Material for the task =>

=== Begin Enclosure ===

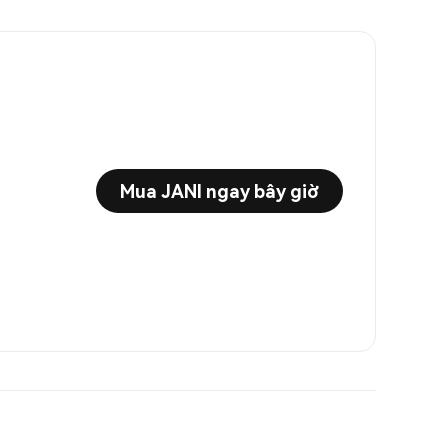
Mua JANI ngay bây giờ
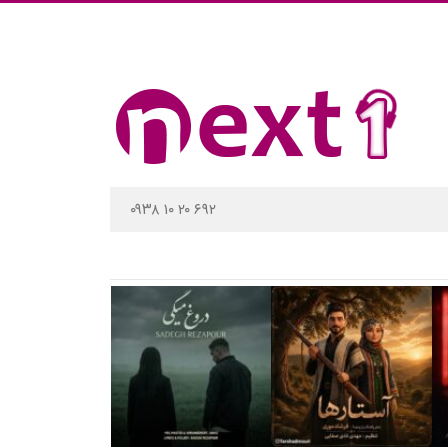
۰۹۳۸ ۱۰ ۲۰ ۶۹۲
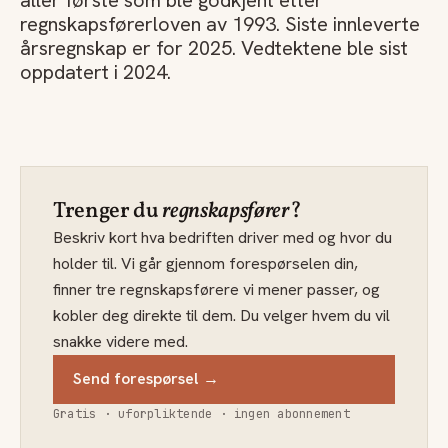
aller første som ble godkjent etter
regnskapsførerloven av 1993. Siste innleverte
årsregnskap er for 2025. Vedtektene ble sist
oppdatert i 2024.
Trenger du
regnskapsfører
?
Beskriv kort hva bedriften driver med og hvor du
holder til. Vi går gjennom forespørselen din,
finner tre regnskapsførere vi mener passer, og
kobler deg direkte til dem. Du velger hvem du vil
snakke videre med.
Send forespørsel →
Gratis · uforpliktende · ingen abonnement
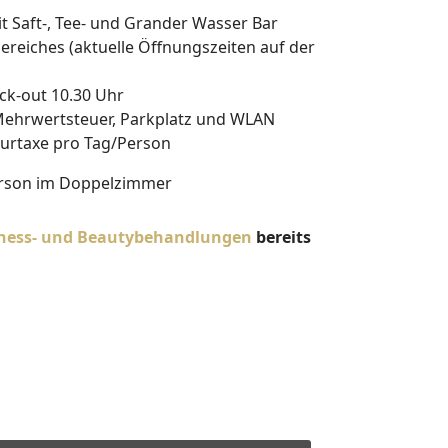
Saft-, Tee- und Grander Wasser Bar
reiches (aktuelle Öffnungszeiten auf der
eck-out 10.30 Uhr
 Mehrwertsteuer, Parkplatz und WLAN
Kurtaxe pro Tag/Person
erson im Doppelzimmer
ness- und Beautybehandlungen
bereits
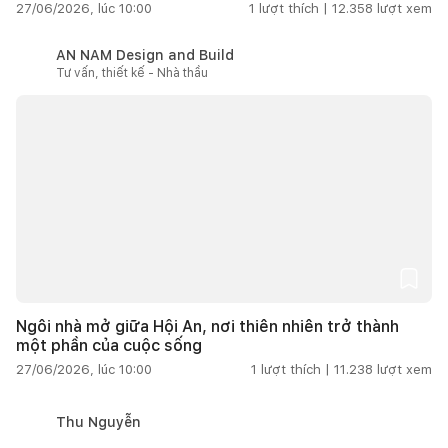
27/06/2026, lúc 10:00
1
lượt thích |
12.358
lượt xem
AN NAM Design and Build
Tư vấn, thiết kế - Nhà thầu
Ngôi nhà mở giữa Hội An, nơi thiên nhiên trở thành
một phần của cuộc sống
27/06/2026, lúc 10:00
1
lượt thích |
11.238
lượt xem
Thu Nguyễn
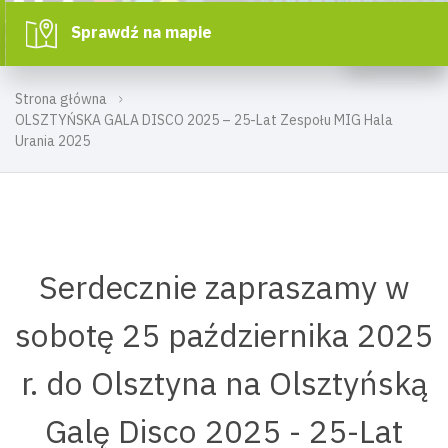
Sprawdź na mapie
Strona główna
OLSZTYŃSKA GALA DISCO 2025 – 25-Lat Zespołu MIG Hala
Urania 2025
Serdecznie zapraszamy w
sobotę 25 października 2025
r. do Olsztyna na Olsztyńską
Galę Disco 2025 - 25-Lat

=== End Enclosure ===

Exercise aim => Output the line containing "Urania 2025" together with all later lines of the entries, exactly as written, through the final line.

Response to this task =>
Urania 2025
Serdecznie zapraszamy w
sobotę 25 października 2025
r. do Olsztyna na Olsztyńską
Galę Disco 2025 - 25-Lat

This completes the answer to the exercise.